The biggest stories in Kenya currently revolve around the Supreme Court’s decision to annul the August 8 presidential election results and ordering fresh polls.
In Uganda, the story making headlines is the presidential age limit debate and the expected tabling of a Bill in parliament by the ruling NRM party seeking to delete Article 102 (b) on presidential age limit from the Constitution.
The article limits the age for anyone running for presidency to 75 years and President Museveni will be 77 in 2021 when the next elections will be held.
The opposition fiercely opposes the move and says it’s intended to only benefit Museveni whom them they accuse of harbouring intentions to be president for life.
At issue in both countries is whether democratic institutions can freely discharge their constitutional duties without interference.
Kenya and Uganda face a practical test on whether different arms of government (i.e. the judiciary, parliament and the executive) can peacefully and successfully mediate political conflicts.
In Kenya, the judges have already played their part. The onus is now on the electoral commission to organise free and fair fresh elections.
In Uganda, the challenge is for parliament to make a decision that serves the broader national interest, which is democratic consolidation.

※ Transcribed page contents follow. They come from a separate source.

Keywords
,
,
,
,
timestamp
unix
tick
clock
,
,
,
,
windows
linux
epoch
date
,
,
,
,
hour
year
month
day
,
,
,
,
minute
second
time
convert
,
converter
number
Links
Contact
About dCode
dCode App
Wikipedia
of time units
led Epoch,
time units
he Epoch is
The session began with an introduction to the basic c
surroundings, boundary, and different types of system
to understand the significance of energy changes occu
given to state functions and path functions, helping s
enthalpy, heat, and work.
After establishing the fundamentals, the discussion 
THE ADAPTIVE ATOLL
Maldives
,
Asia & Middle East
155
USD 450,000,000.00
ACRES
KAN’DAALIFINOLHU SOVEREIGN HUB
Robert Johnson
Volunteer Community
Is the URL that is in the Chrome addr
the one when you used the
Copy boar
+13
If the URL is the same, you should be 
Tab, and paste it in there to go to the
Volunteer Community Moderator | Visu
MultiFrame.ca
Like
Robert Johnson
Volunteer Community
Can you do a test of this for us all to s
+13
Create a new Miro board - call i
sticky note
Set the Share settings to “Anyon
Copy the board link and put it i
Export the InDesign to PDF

What do the two stories tell us about democracy in the two countries and what can other East African countries learn from them?

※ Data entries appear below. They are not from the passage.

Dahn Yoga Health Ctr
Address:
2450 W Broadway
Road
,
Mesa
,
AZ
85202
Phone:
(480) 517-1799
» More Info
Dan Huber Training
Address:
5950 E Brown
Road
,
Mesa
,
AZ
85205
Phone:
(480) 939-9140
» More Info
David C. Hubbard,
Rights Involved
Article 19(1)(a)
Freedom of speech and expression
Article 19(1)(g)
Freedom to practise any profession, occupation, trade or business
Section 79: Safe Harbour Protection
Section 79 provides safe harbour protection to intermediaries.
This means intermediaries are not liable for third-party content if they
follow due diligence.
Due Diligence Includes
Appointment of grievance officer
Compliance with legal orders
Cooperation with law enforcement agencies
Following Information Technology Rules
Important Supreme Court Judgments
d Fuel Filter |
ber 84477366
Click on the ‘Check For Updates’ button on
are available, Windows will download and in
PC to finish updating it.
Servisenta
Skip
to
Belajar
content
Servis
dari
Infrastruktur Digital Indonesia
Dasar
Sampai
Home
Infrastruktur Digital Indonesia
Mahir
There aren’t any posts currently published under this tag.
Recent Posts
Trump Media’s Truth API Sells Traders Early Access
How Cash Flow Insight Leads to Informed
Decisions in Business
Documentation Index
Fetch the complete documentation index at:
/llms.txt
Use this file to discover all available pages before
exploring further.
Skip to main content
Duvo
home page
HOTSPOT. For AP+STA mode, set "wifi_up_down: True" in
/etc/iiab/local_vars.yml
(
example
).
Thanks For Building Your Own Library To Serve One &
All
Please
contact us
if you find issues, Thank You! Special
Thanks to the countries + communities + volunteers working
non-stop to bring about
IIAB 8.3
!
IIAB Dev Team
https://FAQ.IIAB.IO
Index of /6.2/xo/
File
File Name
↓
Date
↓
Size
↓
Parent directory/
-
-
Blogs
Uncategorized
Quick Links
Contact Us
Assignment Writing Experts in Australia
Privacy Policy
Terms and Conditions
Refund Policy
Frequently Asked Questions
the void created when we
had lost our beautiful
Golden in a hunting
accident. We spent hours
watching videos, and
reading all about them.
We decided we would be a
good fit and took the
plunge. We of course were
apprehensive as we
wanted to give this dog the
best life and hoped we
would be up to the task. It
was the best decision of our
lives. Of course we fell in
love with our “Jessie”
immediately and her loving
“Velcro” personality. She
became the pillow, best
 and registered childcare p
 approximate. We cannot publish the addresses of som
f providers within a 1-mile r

Independence of the judiciary
First, the Kenyan case demonstrates that institutions are capable of playing their rightful constitutional roles.
However, as we have seen, for the independence of the judiciary to take root, it’s not enough for the judges to act independently; they need the support of all those who respect democracy.

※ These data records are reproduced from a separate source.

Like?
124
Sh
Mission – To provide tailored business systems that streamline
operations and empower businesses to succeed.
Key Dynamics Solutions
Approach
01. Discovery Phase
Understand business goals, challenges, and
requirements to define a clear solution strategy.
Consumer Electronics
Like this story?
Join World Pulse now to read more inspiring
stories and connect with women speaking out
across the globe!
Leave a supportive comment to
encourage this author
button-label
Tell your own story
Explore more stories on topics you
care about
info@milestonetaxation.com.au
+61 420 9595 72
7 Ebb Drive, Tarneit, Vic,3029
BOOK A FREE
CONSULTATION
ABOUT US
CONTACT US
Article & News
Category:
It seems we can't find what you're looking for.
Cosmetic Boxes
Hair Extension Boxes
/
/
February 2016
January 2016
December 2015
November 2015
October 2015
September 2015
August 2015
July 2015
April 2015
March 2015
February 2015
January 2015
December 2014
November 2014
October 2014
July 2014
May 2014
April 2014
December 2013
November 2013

For while President Uhuru Kenyatta said he accepted the court ruling, he later called the judges wakora (thugs) and there have been protests against the judiciary. This points to a lack of interest in judicial independence by some in the country.
Presidential age limit cap
Secondly, while democracy is seen as a game of numbers, the Ugandan case shows that this is not a silver bullet for preserving peace or consolidating democracy.
Those opposed to the removal of the presidential age limit cap contend that the majority won’t legislate in the interest of the people but for the president.
The lesson here is that citizens need to get actively involved and demand that their will and interest is served.
As things stand now, both cases are capable of leading to democratic consolidation or undermining it; depending on how the disagreements are concluded. However, the threat of violence in both cases remains.
In Kenya, for the Supreme Court ruling to lead to democratic consolidation, the final ruling will have to set a high bar for annulling presidential election results to avoid endless court battles while the electoral commission will need to ensure elections are free, fair and timely.
Unless political leaders in both cases act in the interest of the nation than personal, a stalemate is possible leading to a constitutional crisis in Kenya and political violence in Uganda.
The greatest lesson in both cases therefore is that the contest for the office of the president needs to be made less a do-or-die undertaking.
In practice, this means abandoning a winner-take-all political system in favour of a power-sharing arrangement. That also means reducing the powers concentrated in the presidency that makes controlling that office a source of misery for the excluded and advancement for the favoured.
For historically, in Uganda, from the struggles between Kabaka Yekka Party and President Milton Obote to Museveni’s five-year bus war to the current ping-pong between former bush war heroes and the opposition, the contest is about control of the presidency and — despite the bloodshed — a formula has not been found to pacify the contest for getting and retaining this office.
The same can be said in Kenya. From the days of conflicts between Mzee Jomo Kenyatta and Oginga Odinga to the struggles with President Arap Moi’s Kanu to the violence that followed the 2007-2008 presidential elections to the current standoff.
It therefore seems sensible to suggest a political system that advances democratic peace and undermines violence.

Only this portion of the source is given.